Who Pays When Someone Without Insurance Shows Up in the ER?

Who Pays When Someone Without Insurance Shows Up in the ER?
July 04 01:00 2017

If an uninsured patient shows up in the emergency room, who pays? The hospital? Taxpayers? The patient? Other patients?

The question is important as Republicans debate health care legislation that could result in more than 20 million fewer Americans having health insurance in ten years. If that happens, some people will go without care. Others will show up at hospitals, but won’t be able to pay their bills.

The year the Affordable Care Act passed, hospitals provided about $40 billion in “uncompensated care” — that is, care they were not paid for. That was nearly 6% of their total 2010 expenses.

A 1985 federal law requires emergency departments to stabilize and treat anyone entering their doors, regardless of their ability to pay.

But that doesn’t mean the uninsured can get treated for any ailment.

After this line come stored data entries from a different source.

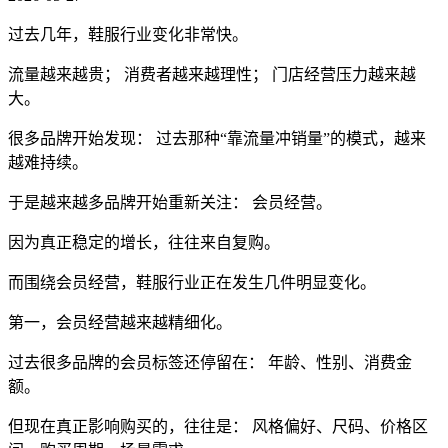
过去几年，鞋服行业变化非常快。
流量越来越贵； 消费者越来越理性； 门店经营压力越来越
大。
很多品牌开始发现： 过去那种“靠流量冲销量”的模式，越来
越难持续。
于是越来越多品牌开始重新关注： 会员经营。
因为真正稳定的增长，往往来自复购。
而围绕会员经营，鞋服行业正在发生几件明显变化。
第一，会员经营越来越精细化。
过去很多品牌的会员标签还停留在： 年龄、性别、消费金
额。
但现在真正影响购买的，往往是： 风格偏好、尺码、价格区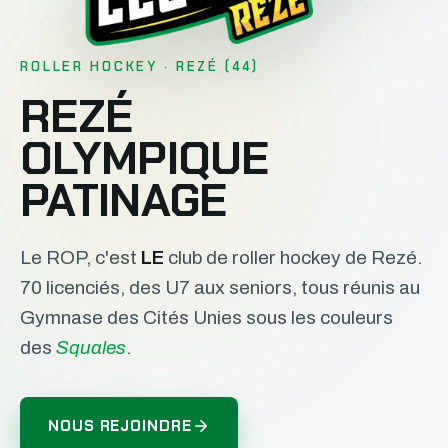
ROLLER HOCKEY · REZÉ (44)
REZÉ
OLYMPIQUE
PATINAGE
Le ROP, c'est
LE
club de roller hockey de Rezé.
70 licenciés, des U7 aux seniors, tous réunis au
Gymnase des Cités Unies sous les couleurs
des
Squales
.
NOUS REJOINDRE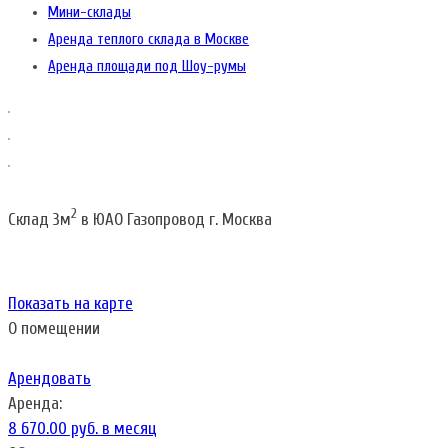
Мини-склады
Аренда теплого склада в Москве
Аренда площади под Шоу-румы
2
Склад 3м
в ЮАО Газопровод г. Москва
Показать на карте
О помещении
Арендовать
Аренда:
8 670.00 руб. в месяц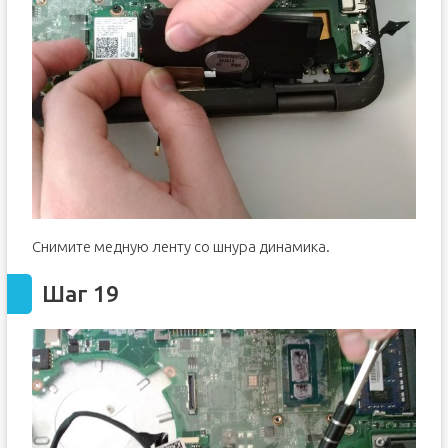
Снимите медную ленту со шнура динамика.
Шаг 19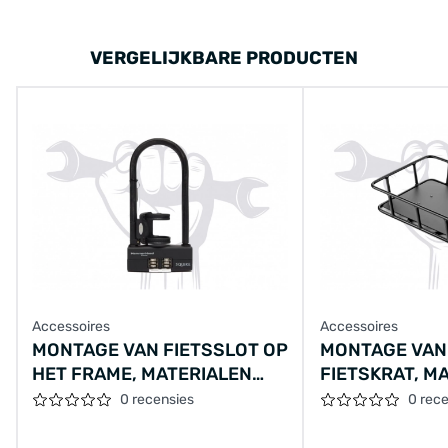
VERGELIJKBARE PRODUCTEN
Accessoires
Accessoires
MONTAGE VAN FIETSSLOT OP
MONTAGE VAN
HET FRAME, MATERIALEN
FIETSKRAT, M
WORDEN APART BEREKEND
WORDEN APAR
0 recensies
0 rec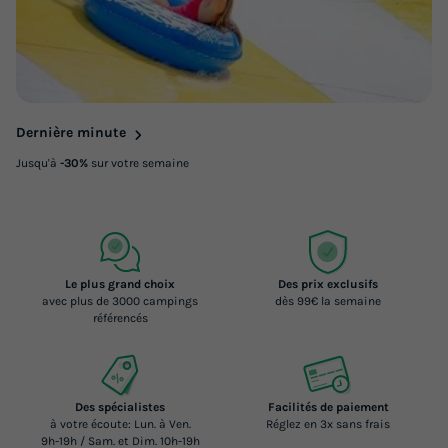
Dernière minute
Jusqu'à
-30%
sur votre semaine
Le plus grand choix
Des prix exclusifs
avec plus de 3000 campings
dès 99€ la semaine
référencés
Des spécialistes
Facilités de paiement
à votre écoute: Lun. à Ven.
Réglez en 3x sans frais
9h-19h / Sam. et Dim. 10h-19h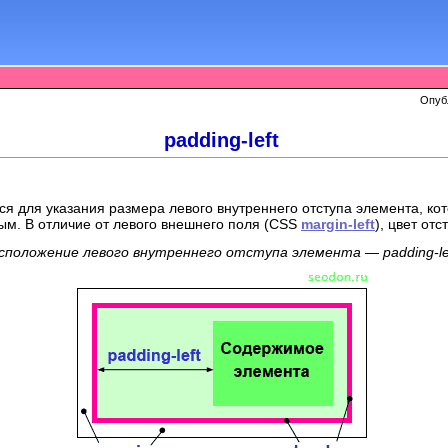
Опуб
padding-left
ся для указания размера левого внутреннего отступа элемента, ко
ым. В отличие от левого внешнего поля (CSS
margin-left
), цвет от
сположение левого внутреннего отступа элемента — padding-lef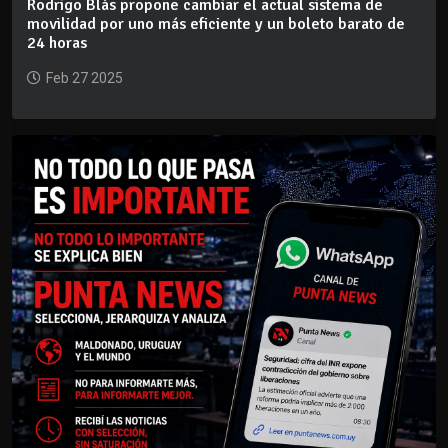
Rodrigo Blás propone cambiar el actual sistema de
movilidad por uno más eficiente y un boleto barato de
24 horas
Feb 27 2025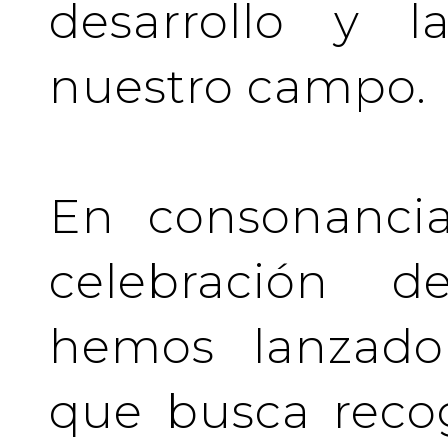
desarrollo y l
nuestro campo.
En consonancia
celebración de
hemos lanzado 
que busca recog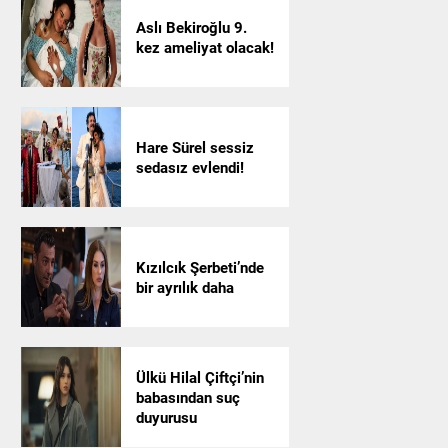
Aslı Bekiroğlu 9.
kez ameliyat olacak!
Hare Sürel sessiz
sedasız evlendi!
Kızılcık Şerbeti’nde
bir ayrılık daha
Ülkü Hilal Çiftçi’nin
babasından suç
duyurusu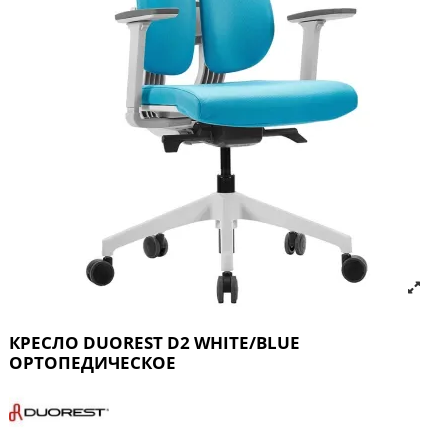
КРЕСЛО DUOREST D2 WHITE/BLUE
ОРТОПЕДИЧЕСКОЕ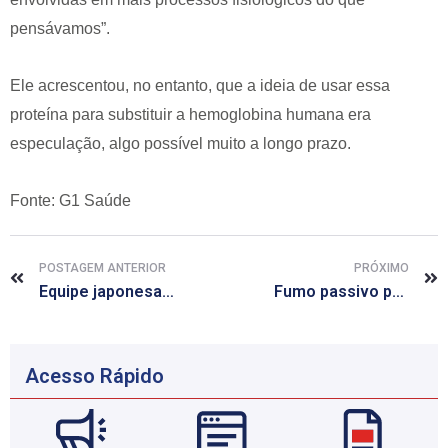
pensávamos”.
Ele acrescentou, no entanto, que a ideia de usar essa
proteína para substituir a hemoglobina humana era
especulação, algo possível muito a longo prazo.
Fonte: G1 Saúde
POSTAGEM ANTERIOR
PRÓXIMO
Equipe japonesa acredita que diabetes pode ser tratado com fármaco gástrico
Fumo passivo pode causar aumento de peso, diz pesquisa
Acesso Rápido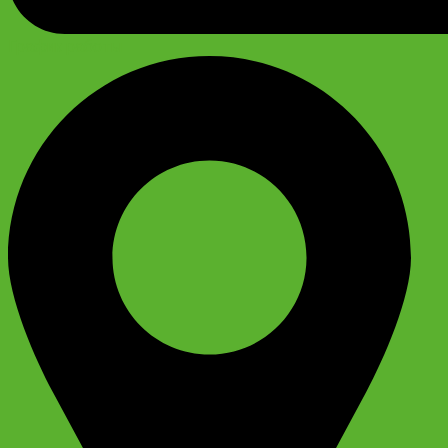
График работы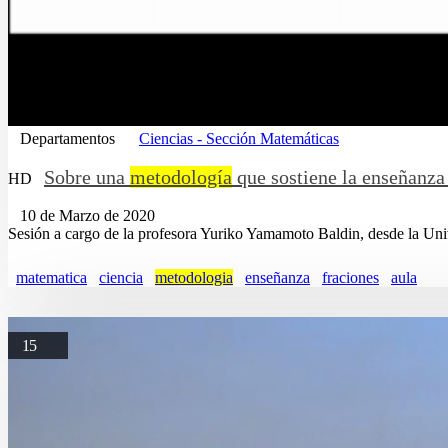
Departamentos
Ciencias - Sección Matemáticas
Sobre una
metodología
que sostiene la enseñanza 
HD
10 de Marzo de 2020
Sesión a cargo de la profesora Yuriko Yamamoto Baldin, desde la Uni
matematica
ciencia
metodologia
enseñanza
fraciones
aula
15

“There’s lots of medical care we want to consume that’s not an emergency,” said health care economist Craig Garthwaite, an associate professor and director of the health care program at Northwestern University’s Kellogg School of Management.

It also doesn’t mean that hospitals won’t try to bill someone without insurance. And the bill they send will be higher than for an insured patient because there’s no carrier to negotiate lower prices.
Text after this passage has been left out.